[llvm-dev] What was the IR made for precisely?

Tue Nov 1 04:31:05 PDT 2016

On 28 Oct 2016, at 21:25, Hal Finkel <hfinkel at anl.gov> wrote:
> 
> ----- Original Message -----
>> From: "Chris Lattner via llvm-dev" <llvm-dev at lists.llvm.org>
>> To: "David Chisnall" <David.Chisnall at cl.cam.ac.uk>
>> Cc: llvm-dev at lists.llvm.org, "ジョウェットジェームス" <b3i4zz1gu1 at docomo.ne.jp>
>> Sent: Friday, October 28, 2016 2:13:06 PM
>> Subject: Re: [llvm-dev] What was the IR made for precisely?
>> 
>> 
>>> On Oct 28, 2016, at 1:21 AM, David Chisnall
>>> <David.Chisnall at cl.cam.ac.uk> wrote:
>>> 
>>> On 28 Oct 2016, at 02:43, ジョウェットジェームス <b3i4zz1gu1 at docomo.ne.jp>
>>> wrote:
>>>> 
>>>> I would need to sum up all the rules and ABIs and sizes for all
>>>> the targets I need and generate different IR for each, am I
>>>> correct?
>>> 
>>> This is a long-known limitation of LLVM IR and there are a lot of
>>> proposals to fix it.  It would be great if the LLVM Foundation
>>> would fund someone to do the work, as it isn’t a sufficiently high
>>> priority for any of the large LLVM consumers and would make a huge
>>> difference to the utility of LLVM for a lot of people.
>> …
>>> I think it would be difficult to do it within the timescale of the
>>> GSoC unless the student was already an experienced LLVM developer.
>>> It would likely involve designing some good APIs (difficult!),
>>> refactoring a bunch of Clang code, and creating a new LLVM
>>> library.  I’ve not seen a GSoC project on this scale succeed in
>>> any of the open source projects that I’ve been involved with.  If
>>> we had a good design doc and a couple of engaged mentors then it
>>> might stand a chance.
>> 
>> Is there a specific design that you think would work?  One of the
>> major problems with this sort of proposal is that you need the
>> entire clang type system to do this, which means it depends on a
>> huge chunk of the Clang AST.  At that point, this isn’t a small
>> library that clang uses, this is a library layered on top of Clang
>> itself.
> 
> Given that ABIs are defined in terms of C (and sometimes now C++) language constructs, I think that something like this is the best of all bad options. Really, however, it depends only on the AST and CodeGen, and maybe those (along with 'Basic', etc.) could be made into a separately-compilable library. Along with an easy ASTBuilder for C types and function declarations we should be able to satisfy this use case.

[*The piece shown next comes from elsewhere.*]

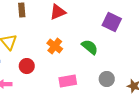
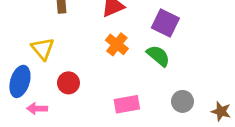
purple square: (112, 22) -> (165, 23), moved
orange cross: (55, 46) -> (117, 44), moved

Indeed.  Today, I can go and get the MIPS, ARM, x86-64, or whatever ABI specification and it defines how all of the C types map to in-memory types and where arguments go.  We currently have no standard for how any of this is represented in IR, and I have to look at what clang generates if I want to generate C-compatible IR (and this is not stable over time - the contract between clang and the x86 back end has changed at least once that I remember).  The minimum that you need to be able to usefully interoperate with C is:

- The ability to map each of the C types (int, long, float, double) to the corresponding LLVM type.

- The ability to generate an LLVM struct that corresponds to a particular C struct (including loads and stores from struct members)

- The ability to construct functions that have a C API signature and call functions that have such a signature.

We’ve discussed possible APIs for this in the Cambridge LLVM Socials a couple of times.  I think that the best proposal was along the following lines:

A new CABIBuilder that handles constructing C ABI elements.  This would have the primitive C types as static fields and would allow you to construct a C struct type by passing C types (primitives or other structs, optionally with array sizes).  From this it would construct an LLVM struct and provide IRBuilder-like methods for constructing GEPs to specific fields (and probably loads and stores to bitfields).

The same approach would be used for functions and calls.  Once you’ve built the CFunctionType from C structs and primitives for arguments, you would have an analogue of IRBuilder’s CreateCall / CreateInvoke that would take the IR types that correspond to the C types and marshal them correctly.

On the other side of the call (constructing a C ABI function by passing a set of C types to the builder), you’d get an LLVM Function that took the arguments in whatever LLVM expects and then stores them into Allocas, which would be returned to the callee, so the front-end author would never need to look at the explicit parameters.

You’d need a small subset of Clang’s AST for this (none of the stuff for builtins, nothing for C++ / Objective-C, and so on) and several of the bits of CodeGen (in particular, CGTargetInfo contains a bunch of stuff that really should be in LLVM, for example with respect to variadics).  It’s a big bit of refactoring work, and a lot of it would probably need to end up duplicated in both clang and LLVM (though it should be easy to automate the testing).

Another alternative is to expose these APIs via from Clang itself, so if you need them then you will have to link clang’s Basic, AST and CodeGen libraries (which is only about 10MB in a release build and could be dynamically linked if they’re used by multiple things).  This approach would also make it easier to extend the interfaces to allow header parsing and C++ interop (which would be nice for using things like shared_ptr across FFI boundaries).

David